You know who else I hate? BMW guys. Oh, do I hate those guys. I don't wave at them either. They think they're so great, sitting all upright, with their 180 degree German engines. God, I hate them. They're almost as bad as those old bastards on their touring motorcycles. You know what I call those bikes? "Two wheeled couches!" Get it? Because they're so big. They drive around like they have got all day. Appreciate the scenery somewhere else, Grandpa, and while your at it, I'm not waving to you.

Ducati guys - I don't wave at them either. Why they don't spend a little more money on their bikes? "You can have it in any color as long as it is red." Aren't you cool! Like they even know what a Desmo-whatever engine is, anyway. Try finding the battery, you Italian-wannabe racers! I never, ever wave at those guys.

Suzuki guys aren't much better, which is why I never wave at them, either. They always have those stupid helmets sitting on the top of their stupid heads, and God forbid they should ever wear any safety gear. They make me so mad. Sometimes they'll speed by and look over at me and you know what I do? I don't wave I just keep going. Please, don't get me started on Kawasaki guys. Ninjas? What are you, twelve years old? Team Green my ass. I never wave at Kawasaki guys.
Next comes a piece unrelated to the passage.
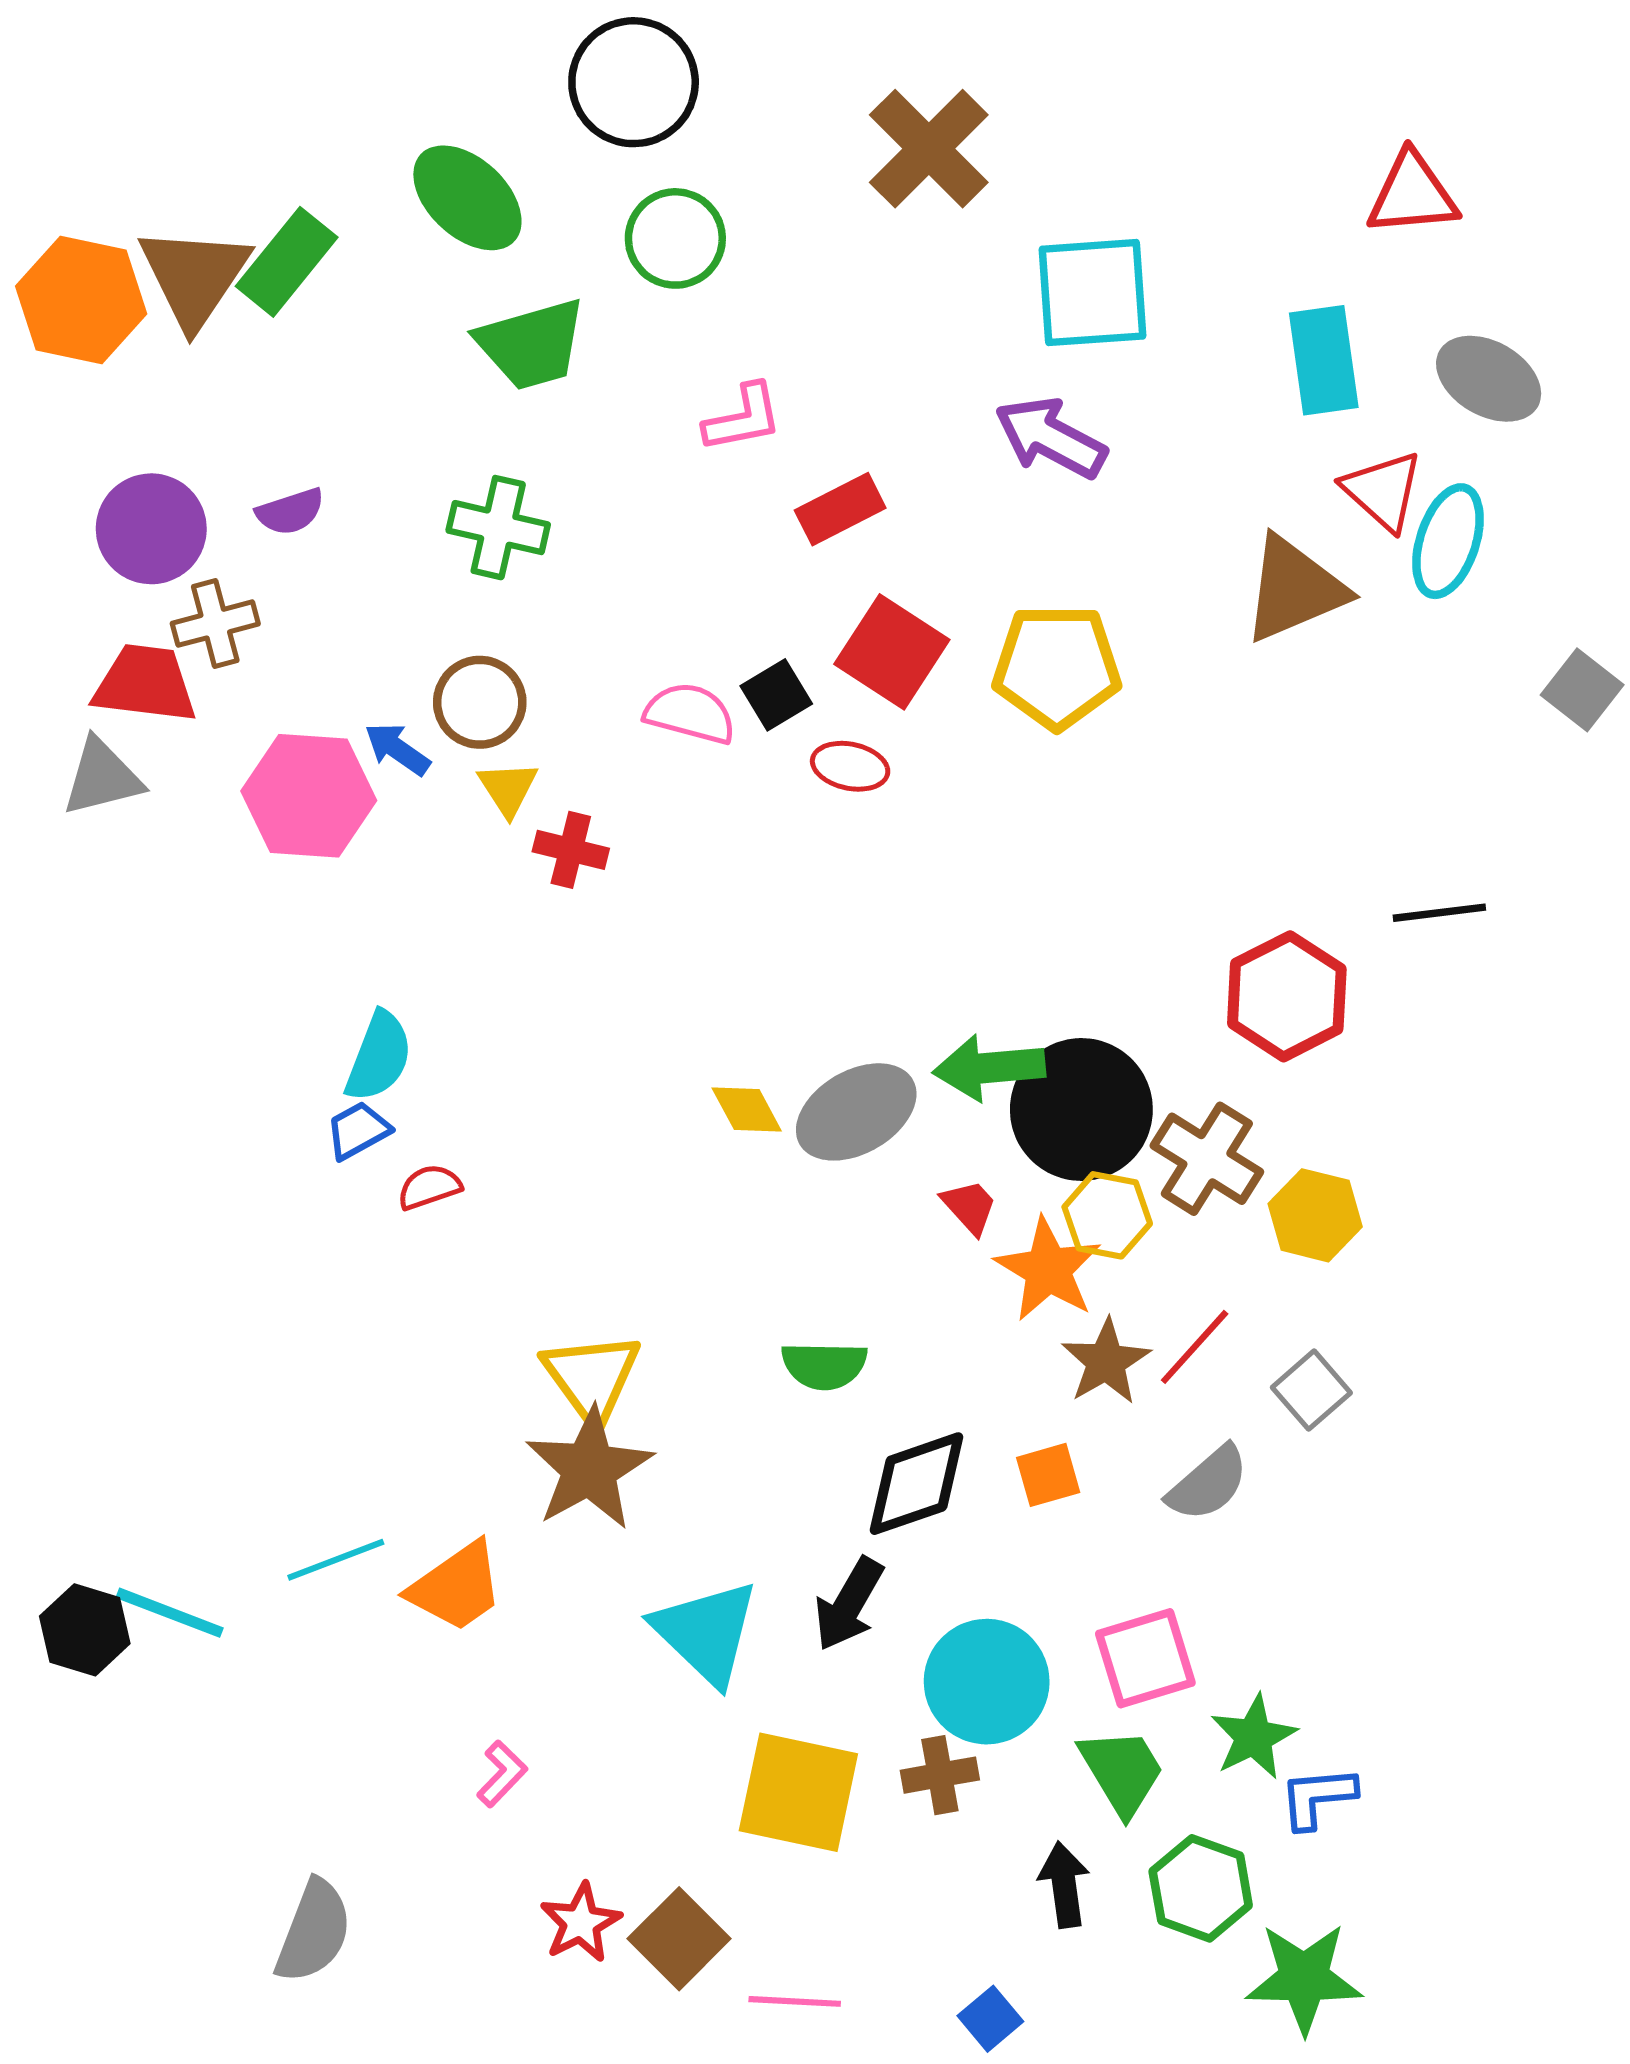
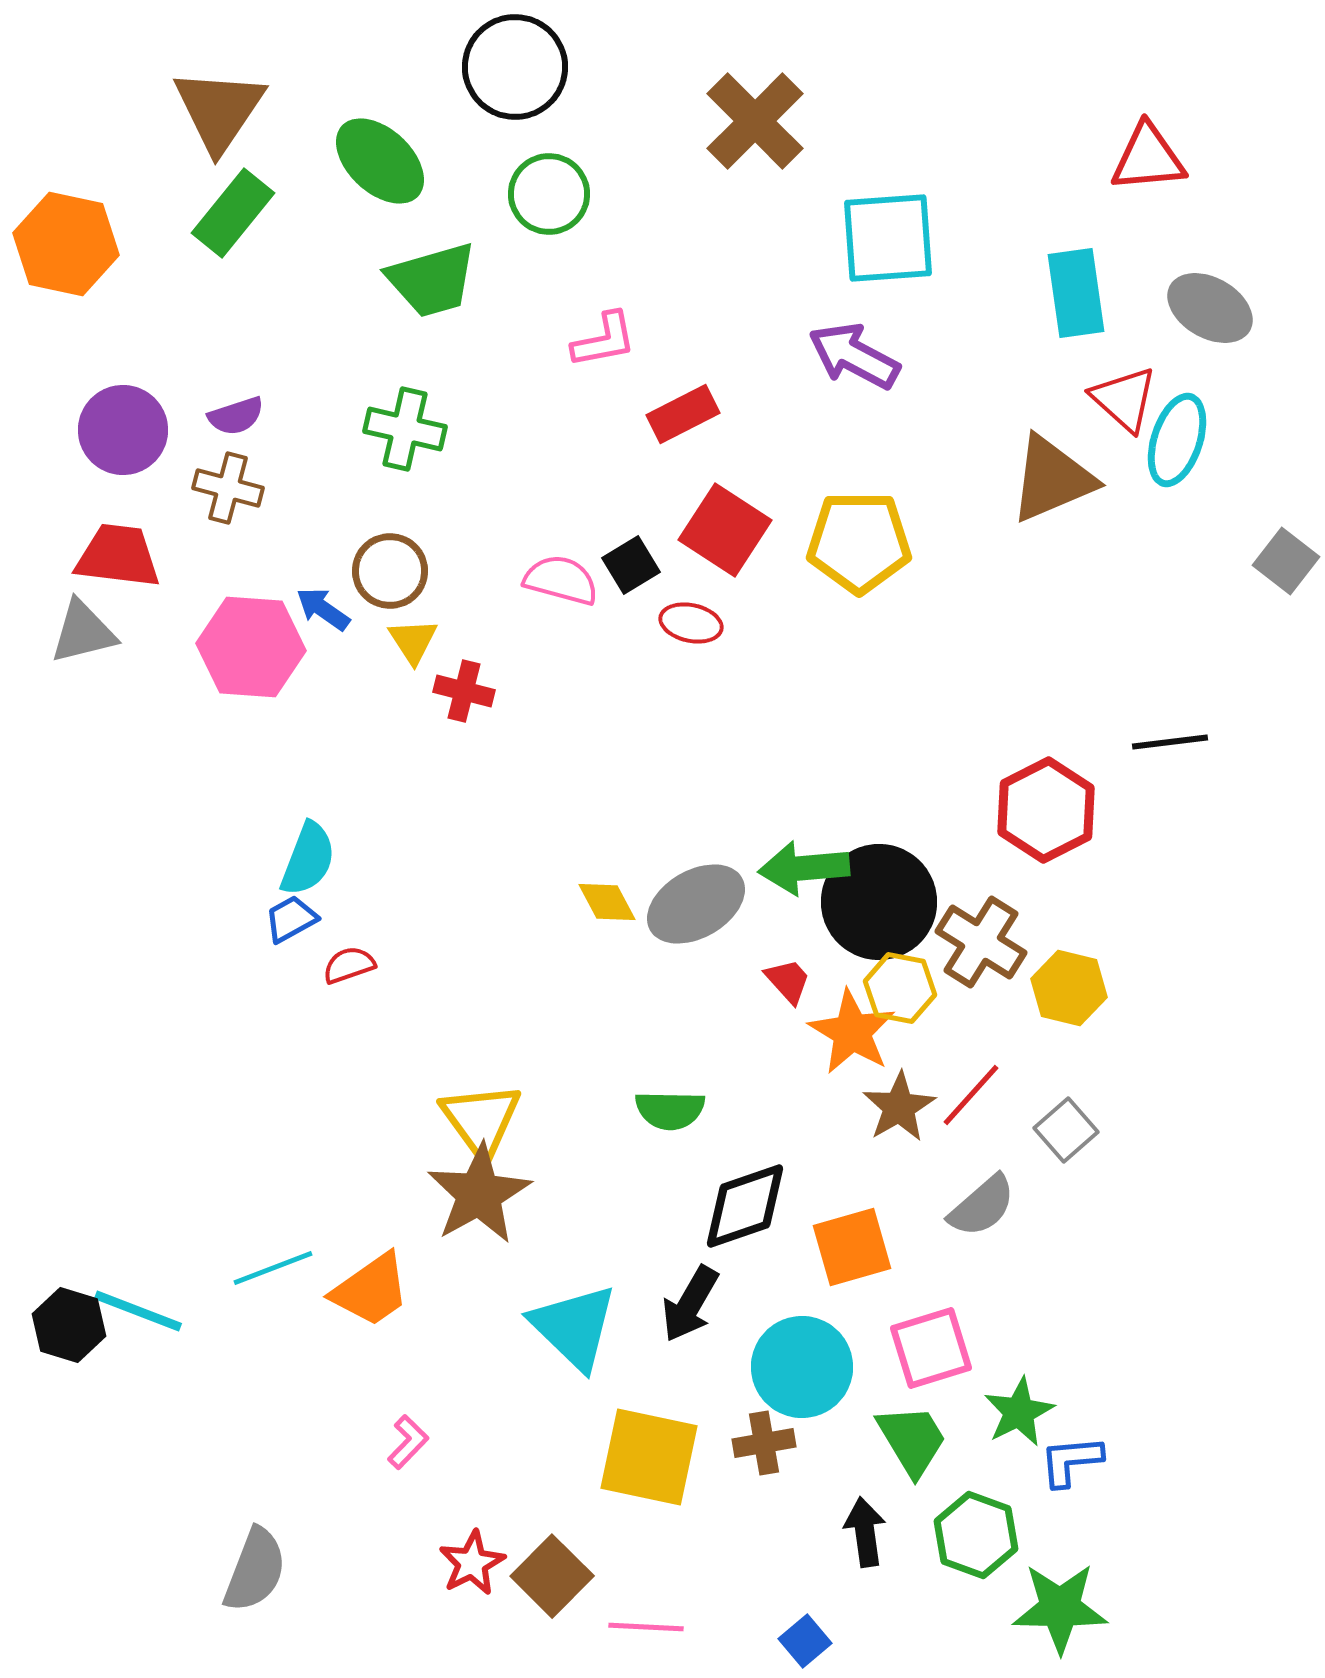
brown triangle: (194, 277) -> (219, 110), moved
brown cross: (215, 624) -> (228, 488), moved, turned 30
orange square: (1048, 1475) -> (852, 1247), moved, size x1.5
I ride a Honda, and I'll only wave at Honda guys, but even then, I'll never wave at a guy in full leathers. Never, never, never. Yeah like you're going to get your knee down on the New York Thruway. Nice crotch, by the way. Guys in full leathers will never get a wave from me, and by the way, neither will the guys in two piece leathers. And I'll tell you who else I'm not waving at - those guys with the helmets with loud paint jobs. Four pounds of paint on a two pound helmet - like I'm going to wave back at that! I'll also never wave at someone with a mirrored visor. Or helmet stickers. Or racing gloves. Or hiking boots.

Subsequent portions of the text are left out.